Researchers create more effective Salmonella-based vaccines
Katie Brenneman, the study's lead author, and her colleagues with the Biodesign Institute's Center for Infectious Diseases and Vaccinology at Arizona State University tested multiple strategies to restore acid-resistance in multiple Salmonella vaccine strains. An improved survival rate of the vaccine would allow more of the bacterial cells to generate a strong immune response against various species of Salmonella.
"Even though wild-type strains of Salmonella are quite capable of surviving the acidic environment of the stomach, it is surprisingly difficult to deliver a live Salmonella vaccine orally," Brenneman said. "Many vaccines have mutations that leave them especially vulnerable to low pH, which means a large proportion of the vaccine cells are killed before they reach the intestine and thus are unable to do their job of delivering vaccine targets to the immune system. We're trying to compensate for that increased acid sensitivity by increasing expression of the normal acid resistance systems."
According to the U.S. Centers for Disease Control and Prevention, Salmonella species caused multi-state outbreaks linked to contaminated tuna fish, cantaloupe, poultry, ground beef and peanut butter in 2012. Through genetic manipulation, Salmonella typhi can be rendered harmless and used in vaccines to prevent illness.

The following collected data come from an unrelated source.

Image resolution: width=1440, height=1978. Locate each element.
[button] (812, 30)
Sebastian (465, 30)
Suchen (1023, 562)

The RASVs carry antigens for a particular bacterial disease and stimulate the immune system to respond.
To protect the RASVs from a low pH environment, the researchers attempted to restore acid tolerance in genetically-modified Salmonella by creating a hybrid version of the arginine decarboxylase acid resistance system. The system is used by normal Salmonella to survive low pH environments but is not expressed in modified Salmonella.
The researchers used a special promoter, the sugar rhamnose, to trigger the acid resistance in the cultured Salmonella cells. The team confirmed the rhamnose-regulated system was able to rescue Salmonella from exposure to low pH conditions.

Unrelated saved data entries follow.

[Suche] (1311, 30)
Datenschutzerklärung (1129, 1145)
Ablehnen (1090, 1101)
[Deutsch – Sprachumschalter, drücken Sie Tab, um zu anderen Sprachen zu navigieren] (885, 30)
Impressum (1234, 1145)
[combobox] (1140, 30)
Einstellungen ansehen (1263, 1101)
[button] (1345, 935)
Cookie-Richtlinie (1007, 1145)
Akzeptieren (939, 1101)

The findings could lead to the efficient and cost-effective creation of highly acid resistant vaccine strains controlled by a rhamnose promoter.
"In future studies, we will need to validate that this system, or other similar systems under construction, will improve the immunogenicity of an RASV," Ken Roland, a co-author of the study, said. "This work is ongoing, but I can tell you that we have preliminary data supporting the idea that our rhamnose-regulated arginine decarboxylase system can significantly enhance the immunogenicity and protective immunity of an RASV."